One of the longest-running and weirdest examples of a crowdfunded scientific experiment is finally reaching the end of the road, and the results will come as a disappointment to anyone who wishes the "Back to the Future" movies could really happen: Quantum interference foils what once looked like a plausible strategy for influencing events in the past.

"The trick doesn't work in its present form," John Cramer, a physics professor emeritus at the University of Washington in Seattle, told NBC News.

Cramer suspected that would be the case, but back in 2006, he was interested in figuring out exactly why it wouldn't work.
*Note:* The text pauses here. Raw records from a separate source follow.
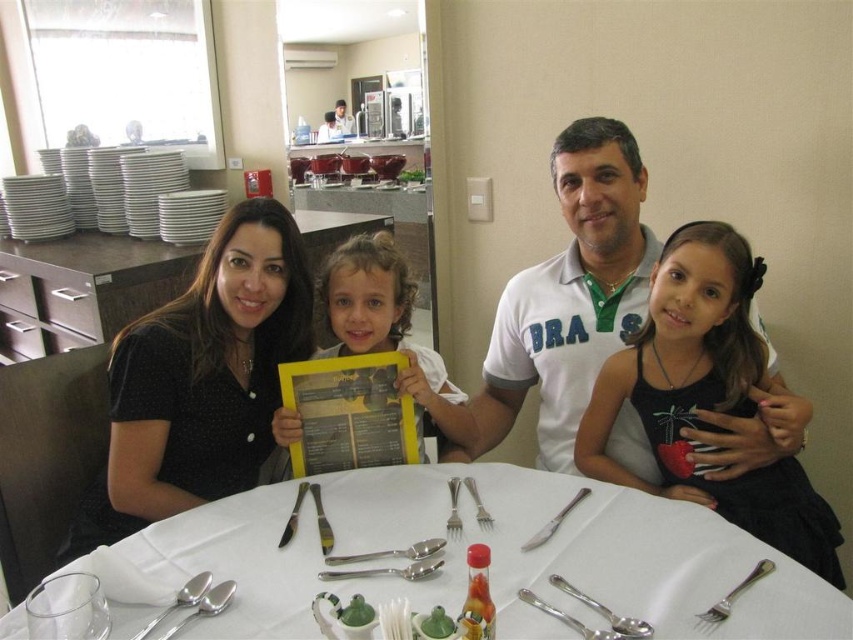 You are a waiter in a restaurant and need to place a new menu on the table. The current menu is the yellow paper menu at center. Where should you place the new menu so it doesn not block the polished silver spoon at center?

The yellow paper menu at center is to the left of the polished silver spoon at center, so placing the new menu to the right of the polished silver spoon at center would prevent it from blocking the spoon.

You are a waiter who needs to place a new plate at the dining table. The silver metallic fork at table is located at coordinate point (735, 593). Where should you place the plate relative to the silver metallic fork at table to follow proper table setting etiquette?

According to proper table setting etiquette, the plate should be placed directly above the silver metallic fork at table at coordinate point (735, 593).

You are a waiter at the restaurant and need to deliver a dessert menu to the customer wearing the black dotted dress at left. The dessert menu is currently placed near the satin silver fork at table center. Can you hand the dessert menu to the customer without moving the fork?

The black dotted dress at left is located above the satin silver fork at table center, so the customer wearing the black dotted dress at left is sitting above the fork. Since the dessert menu is near the fork, you can reach it without moving the fork and hand it to the customer.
The trick involved trying to flip a switch that would have an effect not only on photons going through a complicated set-up of lasers and mirrors, but also on entangled photons that had gone through the set-up about 50 microseconds earlier.

"We were looking at whether there might be a loophole that would allow you to do this," Cramer said.

He would describe the experiment as a study of quantum nonlocal communication. But conceptually, the effect would be a little like sending Marty McFly back in time to make sure his mom married his dad in "Back to the Future."

In 2007, two years before Kickstarter was founded, Cramer put out an appeal for private contributions that would help him buy the required equipment. The appeal raised $40,000, and the retrocausality experiment went forward. Over the years that followed, Cramer repeatedly tweaked the apparatus to get around roadblocks posed by quantum mechanics.

Signals vs. anti-signals

Past experiments showed that there was a complementary relationship between two characteristics of quantum systems: entanglement and coherence. When photons are entangled, "there's a certain amount of noise that's generated at the same time," Cramer said. That makes reading the signal amid the noise more difficult. But anything you do to make the signal more coherent decreases the level of entanglement.

Cramer thought he could use a wedge-shaped mirror to split a photon beam into two signals that were partly entangled and partly coherent. Theoretically, he should have been able to analyze the interference patterns to see how fiddling with one signal affected the other one microseconds earlier.

It turned out not to be that easy.

"We analyzed it up, down and sideways, and concluded that what happens is, yes, you have a switchable interference pattern," Cramer said. "But because you have no coincidence measurement, you can't look at just one interference pattern. You have to add up two patterns. And they always add up to no signal."

Translation: When you analyze the quantum signal from earlier in time, you have to include an "anti-signal" in your calculations. Thus, the future leaves no fingerprints on the past. "Nature appears to be well-protected from the possibility of nonlocal signaling," according to Cramer and his co-author, Nick Herbert.

Fact vs. fiction

Cramer is a novelist as well as a physicist, and he plans to work the concept of backward causality into his fiction even if it's not observable in reality. "I have the outline of a novel that I was thinking about writing along these lines," he said.

The plot calls for a pair of researchers to rig up Puget Sound with a huge fiber-optic network, in order to prove it's possible to communicate backwards in time. The experiment makes a splash, but not the kind that the researchers intended.

"The boat that contains the fiber-optics equipment gets destroyed," Cramer said.

Cramer and Herbert are the authors of "An Inquiry Into the Possibility of Nonlocal Quantum Communication," which has been submitted to Foundations of Physics for publication. The research was supported in part by the U. S. Department of Energy Office of Scientific Research.